We look at Our Lord, and when it came to the Pharisees it was not that He was always “Mr. Nice.” People have this idea that to be a Christian means everything has to be “nicey-nice.” Nowhere in Scripture are you going to find that either. From our own Lord’s mouth, we hear terms like “brood of vipers,” as He calls the Pharisees. But what He is doing is telling them the simple truth, and He is calling them to conversion, to true conversion. To treat somebody with charity does not mean that we do not acknowledge the truth. If someone is doing something wrong, we can acknowledge that they are doing something wrong; but the difference is that we do not want to sit back and play the judge. It is up to God to determine who goes which direction. And the determination of where we are going to go is based in part on our belief in Jesus Christ; but the greatest part, on what we do with that belief, on how we act in accordance with that belief.

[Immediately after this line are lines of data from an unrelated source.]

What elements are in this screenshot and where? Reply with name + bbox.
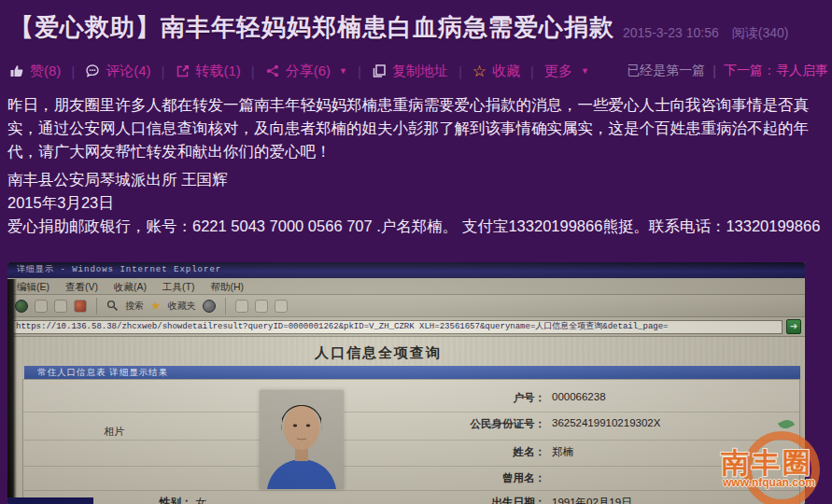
toolbar-divider: |	[458, 63, 462, 79]
query-page-title: 人口信息全项查询	[7, 344, 749, 362]
repost-icon	[176, 63, 190, 78]
action-toolbar: 赞(8) | 评论(4) | 转载(1) | 分享(6) ▼ | 复制地址 | …	[9, 56, 828, 86]
ie-window-titlebar: 详细显示 - Windows Internet Explorer	[7, 262, 805, 278]
row-divider	[23, 490, 799, 491]
toolbar-divider: |	[358, 63, 361, 79]
address-input: https://10.136.58.38/zhcxweb/showdetailr…	[11, 320, 783, 334]
menu-view: 查看(V)	[65, 281, 98, 292]
comment-icon	[85, 63, 100, 78]
field-label: 出生日期：	[340, 496, 545, 504]
search-label: 搜索	[125, 300, 144, 313]
person-info-form: 相片 户号： 000066238 公民身份证号： 36	[22, 379, 800, 504]
printer-icon	[255, 300, 268, 313]
comment-label: 评论(4)	[106, 63, 150, 80]
ie-toolbar: 搜索 ★ 收藏夹	[7, 295, 805, 317]
copy-icon	[372, 63, 387, 78]
share-dropdown-caret-icon[interactable]: ▼	[339, 66, 347, 76]
more-dropdown-caret-icon: ▼	[581, 66, 589, 76]
article-date: 2015年3月23日	[7, 191, 827, 215]
read-count: 阅读(340)	[732, 25, 789, 40]
field-label: 户号：	[340, 391, 545, 405]
favorite-label: 收藏	[492, 63, 520, 80]
copy-link-label: 复制地址	[392, 63, 448, 80]
repost-label: 转载(1)	[196, 63, 241, 80]
article-donation-info: 爱心捐助邮政银行，账号：6221 5043 7000 0566 707 .户名郑…	[7, 215, 827, 238]
gender-value: 女	[196, 497, 207, 504]
field-value: 36252419910219302X	[552, 417, 660, 428]
post-date: 2015-3-23 10:56	[623, 25, 719, 40]
field-value: 1991年02月19日	[552, 496, 632, 504]
toolbar-divider: |	[162, 63, 165, 79]
nav-divider: |	[712, 63, 716, 78]
field-value: 郑楠	[552, 445, 573, 459]
menu-tools: 工具(T)	[162, 281, 194, 292]
gender-label: 性别：	[160, 497, 192, 504]
share-icon	[265, 63, 280, 78]
next-post-link[interactable]: 下一篇：寻人启事	[724, 63, 828, 79]
field-label: 曾用名：	[340, 471, 545, 485]
ie-address-bar: https://10.136.58.38/zhcxweb/showdetailr…	[7, 317, 805, 337]
toolbar-divider: |	[251, 63, 255, 79]
search-icon	[106, 300, 119, 312]
post-meta: 2015-3-23 10:56阅读(340)	[623, 25, 801, 42]
go-arrow-icon: ➜	[786, 319, 801, 334]
toolbar-divider: |	[71, 63, 75, 79]
field-row: 姓名： 郑楠	[23, 445, 799, 462]
repost-button[interactable]: 转载(1)	[176, 63, 241, 80]
menu-favorites: 收藏(A)	[114, 281, 147, 292]
toolbar-separator	[225, 298, 226, 315]
page-icon	[35, 300, 48, 313]
share-label: 分享(6)	[286, 63, 331, 80]
share-button[interactable]: 分享(6) ▼	[265, 63, 347, 80]
row-divider	[23, 466, 799, 467]
article-paragraph: 昨日，朋友圈里许多人都在转发一篇南丰年轻妈妈郑楠患重病需要爱心捐款的消息，一些爱…	[7, 93, 827, 163]
back-icon	[15, 300, 28, 313]
menu-edit: 编辑(E)	[17, 281, 49, 292]
menu-help: 帮助(H)	[210, 281, 244, 292]
home2-icon	[235, 300, 248, 313]
attached-photo[interactable]: 详细显示 - Windows Internet Explorer 编辑(E)查看…	[7, 262, 805, 504]
star-icon: ☆	[472, 63, 487, 79]
ie-menubar: 编辑(E)查看(V)收藏(A)工具(T)帮助(H)	[7, 278, 805, 295]
field-row: 曾用名：	[23, 471, 799, 488]
page2-icon	[275, 300, 288, 313]
row-divider	[23, 440, 799, 441]
copy-link-button[interactable]: 复制地址	[372, 63, 448, 80]
field-row: 出生日期： 1991年02月19日	[23, 496, 799, 504]
stop-icon	[203, 300, 216, 313]
toolbar-separator	[96, 298, 97, 315]
favorites-star-icon: ★	[150, 300, 162, 312]
comment-button[interactable]: 评论(4)	[85, 63, 150, 80]
toolbar-divider: |	[530, 63, 534, 79]
monitor-bezel-shadow	[7, 279, 17, 504]
more-label: 更多	[544, 63, 572, 80]
home-icon	[74, 300, 87, 313]
field-label: 姓名：	[340, 445, 545, 459]
field-label: 公民身份证号：	[340, 417, 545, 431]
gender-field: 性别：女	[160, 496, 206, 504]
favorite-button[interactable]: ☆ 收藏	[472, 63, 520, 80]
photo-bottom-edge	[7, 497, 93, 504]
field-row: 户号： 000066238	[23, 391, 799, 408]
post-navigation: 已经是第一篇 | 下一篇：寻人启事	[627, 63, 828, 79]
thumbs-up-icon	[9, 63, 24, 78]
article-signature: 南丰县公安局琴城派出所 王国辉	[7, 168, 827, 191]
section-header-bar: 常住人口信息表 详细显示结果	[24, 366, 800, 379]
field-row: 公民身份证号： 36252419910219302X	[23, 417, 799, 434]
like-button[interactable]: 赞(8)	[9, 63, 61, 80]
first-post-indicator: 已经是第一篇	[627, 63, 705, 79]
row-divider	[23, 412, 799, 413]
favorites-label: 收藏夹	[168, 300, 196, 313]
field-value: 000066238	[552, 391, 606, 402]
like-label: 赞(8)	[30, 63, 61, 80]
page-title: 【爱心救助】南丰年轻妈妈郑楠患白血病急需爱心捐款	[9, 11, 616, 44]
article-body: 昨日，朋友圈里许多人都在转发一篇南丰年轻妈妈郑楠患重病需要爱心捐款的消息，一些爱…	[7, 93, 827, 238]
query-result-page: 人口信息全项查询 常住人口信息表 详细显示结果 相片	[7, 337, 805, 504]
more-button[interactable]: 更多 ▼	[544, 63, 589, 80]
page-icon	[54, 300, 67, 313]
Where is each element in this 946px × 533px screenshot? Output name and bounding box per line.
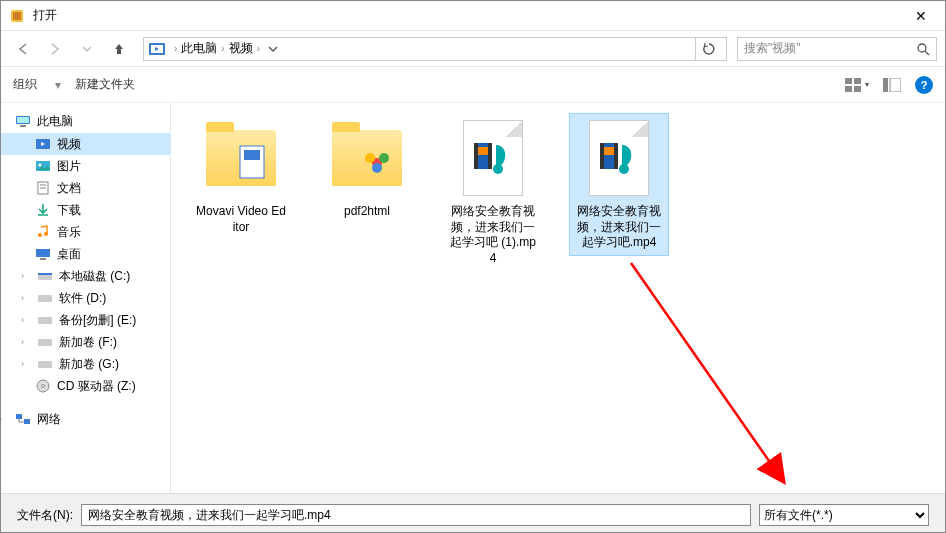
sidebar-item-label: 软件 (D:) xyxy=(59,290,106,307)
breadcrumb-folder[interactable]: 视频 xyxy=(229,40,253,57)
sidebar-item-music[interactable]: 音乐 xyxy=(1,221,170,243)
file-view[interactable]: Movavi Video Editor pdf2html 网络安全教育视频，进来… xyxy=(171,103,945,493)
search-placeholder: 搜索"视频" xyxy=(744,40,916,57)
file-item-video[interactable]: 网络安全教育视频，进来我们一起学习吧 (1).mp4 xyxy=(443,113,543,271)
sidebar-item-disk-g[interactable]: › 新加卷 (G:) xyxy=(1,353,170,375)
sidebar-network[interactable]: › 网络 xyxy=(1,407,170,431)
svg-rect-50 xyxy=(600,143,604,169)
svg-rect-9 xyxy=(845,86,852,92)
new-folder-button[interactable]: 新建文件夹 xyxy=(75,76,135,93)
organize-menu[interactable]: 组织 xyxy=(13,76,37,93)
disk-icon xyxy=(37,356,53,372)
disk-icon xyxy=(37,334,53,350)
file-item-folder[interactable]: Movavi Video Editor xyxy=(191,113,291,240)
file-item-folder[interactable]: pdf2html xyxy=(317,113,417,225)
sidebar-item-disk-c[interactable]: › 本地磁盘 (C:) xyxy=(1,265,170,287)
file-label: 网络安全教育视频，进来我们一起学习吧 (1).mp4 xyxy=(448,204,538,266)
organize-dropdown-icon[interactable]: ▾ xyxy=(55,78,61,92)
sidebar-item-disk-f[interactable]: › 新加卷 (F:) xyxy=(1,331,170,353)
svg-rect-30 xyxy=(38,295,52,302)
sidebar-item-disk-e[interactable]: › 备份[勿删] (E:) xyxy=(1,309,170,331)
window-title: 打开 xyxy=(33,7,898,24)
svg-rect-46 xyxy=(488,143,492,169)
sidebar-item-label: 视频 xyxy=(57,136,81,153)
chevron-right-icon: › xyxy=(21,359,31,369)
navbar: › 此电脑 › 视频 › 搜索"视频" xyxy=(1,31,945,67)
cd-icon xyxy=(35,378,51,394)
filename-label: 文件名(N): xyxy=(17,507,73,524)
help-button[interactable]: ? xyxy=(915,76,933,94)
sidebar-item-label: 桌面 xyxy=(57,246,81,263)
filetype-filter[interactable]: 所有文件(*.*) xyxy=(759,504,929,526)
svg-line-6 xyxy=(925,51,929,55)
sidebar-item-desktop[interactable]: 桌面 xyxy=(1,243,170,265)
search-icon xyxy=(916,42,930,56)
sidebar-item-cd[interactable]: CD 驱动器 (Z:) xyxy=(1,375,170,397)
sidebar-item-label: CD 驱动器 (Z:) xyxy=(57,378,136,395)
svg-point-5 xyxy=(918,44,926,52)
video-library-icon xyxy=(148,40,166,58)
app-icon xyxy=(9,8,25,24)
sidebar-item-disk-d[interactable]: › 软件 (D:) xyxy=(1,287,170,309)
sidebar-item-documents[interactable]: 文档 xyxy=(1,177,170,199)
documents-icon xyxy=(35,180,51,196)
chevron-right-icon: › xyxy=(21,337,31,347)
svg-rect-26 xyxy=(36,249,50,257)
svg-rect-15 xyxy=(20,125,26,127)
svg-rect-12 xyxy=(890,78,901,92)
sidebar-this-pc[interactable]: 此电脑 xyxy=(1,109,170,133)
svg-rect-1 xyxy=(13,12,21,20)
search-input[interactable]: 搜索"视频" xyxy=(737,37,937,61)
sidebar: 此电脑 视频 图片 文档 下载 音乐 桌面 › 本地磁盘 (C:) xyxy=(1,103,171,493)
music-icon xyxy=(35,224,51,240)
file-label: Movavi Video Editor xyxy=(196,204,286,235)
refresh-button[interactable] xyxy=(695,38,722,60)
sidebar-item-pictures[interactable]: 图片 xyxy=(1,155,170,177)
up-button[interactable] xyxy=(105,35,133,63)
view-preview-button[interactable] xyxy=(883,78,901,92)
svg-point-35 xyxy=(42,385,45,388)
chevron-right-icon: › xyxy=(21,293,31,303)
breadcrumb-dropdown[interactable] xyxy=(264,44,282,54)
svg-rect-47 xyxy=(478,147,488,155)
close-button[interactable]: ✕ xyxy=(898,1,943,30)
file-label: pdf2html xyxy=(322,204,412,220)
sidebar-item-label: 下载 xyxy=(57,202,81,219)
pc-icon xyxy=(15,113,31,129)
svg-rect-27 xyxy=(40,258,46,260)
sidebar-item-label: 新加卷 (G:) xyxy=(59,356,119,373)
svg-rect-8 xyxy=(854,78,861,84)
sidebar-pc-label: 此电脑 xyxy=(37,113,73,130)
bottom-bar: 文件名(N): 所有文件(*.*) 打开(O) ▾ 取消 xyxy=(1,493,945,533)
breadcrumb[interactable]: › 此电脑 › 视频 › xyxy=(143,37,727,61)
toolbar: 组织 ▾ 新建文件夹 ▾ ? xyxy=(1,67,945,103)
file-item-video-selected[interactable]: 网络安全教育视频，进来我们一起学习吧.mp4 xyxy=(569,113,669,256)
breadcrumb-root[interactable]: 此电脑 xyxy=(181,40,217,57)
sidebar-item-downloads[interactable]: 下载 xyxy=(1,199,170,221)
sidebar-item-video[interactable]: 视频 xyxy=(1,133,170,155)
svg-point-42 xyxy=(365,153,375,163)
folder-icon xyxy=(201,118,281,198)
recent-dropdown[interactable] xyxy=(73,35,101,63)
desktop-icon xyxy=(35,246,51,262)
svg-rect-11 xyxy=(883,78,888,92)
sidebar-network-label: 网络 xyxy=(37,411,61,428)
svg-line-54 xyxy=(631,263,783,481)
svg-point-24 xyxy=(38,233,42,237)
svg-rect-36 xyxy=(16,414,22,419)
svg-point-41 xyxy=(379,153,389,163)
svg-rect-29 xyxy=(38,273,52,275)
video-file-icon xyxy=(453,118,533,198)
forward-button[interactable] xyxy=(41,35,69,63)
svg-point-25 xyxy=(44,232,48,236)
svg-point-19 xyxy=(39,164,42,167)
svg-point-43 xyxy=(372,163,382,173)
downloads-icon xyxy=(35,202,51,218)
svg-rect-39 xyxy=(244,150,260,160)
svg-rect-51 xyxy=(614,143,618,169)
back-button[interactable] xyxy=(9,35,37,63)
view-icons-button[interactable]: ▾ xyxy=(845,78,869,92)
filename-input[interactable] xyxy=(81,504,751,526)
folder-icon xyxy=(327,118,407,198)
sidebar-item-label: 文档 xyxy=(57,180,81,197)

Even in the Old Testament, as we heard in the Book of Leviticus this morning, we are called to love our neighbor as ourselves. We are called to act with justice. For instance, Moses told the people that they are not to curse the deaf or put a stumbling block in front of the blind, they are not to withhold the wages from the day laborer, they are not to lie, they are not to be deceptive, and these sorts of things. So we can look at our own lives and we can ask ourselves, “Where are the areas of injustice? Where are the areas where I am failing to act in charity? Where are the areas where if I really believe in Christ I would be doing something different?” That is what the Lord is going to be looking at. On the Day of Judgment, we are going to be judged according to what we have done in the flesh, as Saint Paul says, that is, according to our deeds. That is made very, very clear many times over in Scripture.
So, yes, we must believe, but then we must act upon that belief. And the best way to act upon that is to see Jesus Christ in other people and to treat those people as we would Christ. If it is difficult, all we need to do is remember Mother Teresa of Calcutta, who would go down the street and see somebody lying there who was dying and had open sores with insects crawling in them and all kinds of horrible diseases. She would pick them up off the street because she saw Jesus Christ in those people. That is not what we are having to deal with. Maybe we are dealing with some people who are unjust, who are nasty and mean, or whatever. But if we can try to see Christ in those people and treat them in accordance with that understanding, then we are going to change the way that we live, then we are going to be truly living the faith that we profess. That is the basis of our judgment, so it is not just a nice idea – it is a requirement if we want to be able to go to heaven. And that is exactly what Our Lord is telling us we have to do. The judgment is based upon our actions, good or evil, depending on what we do in the body.
* This text was transcribed from the audio recording of a homily by Father Robert Altier with minimal editing.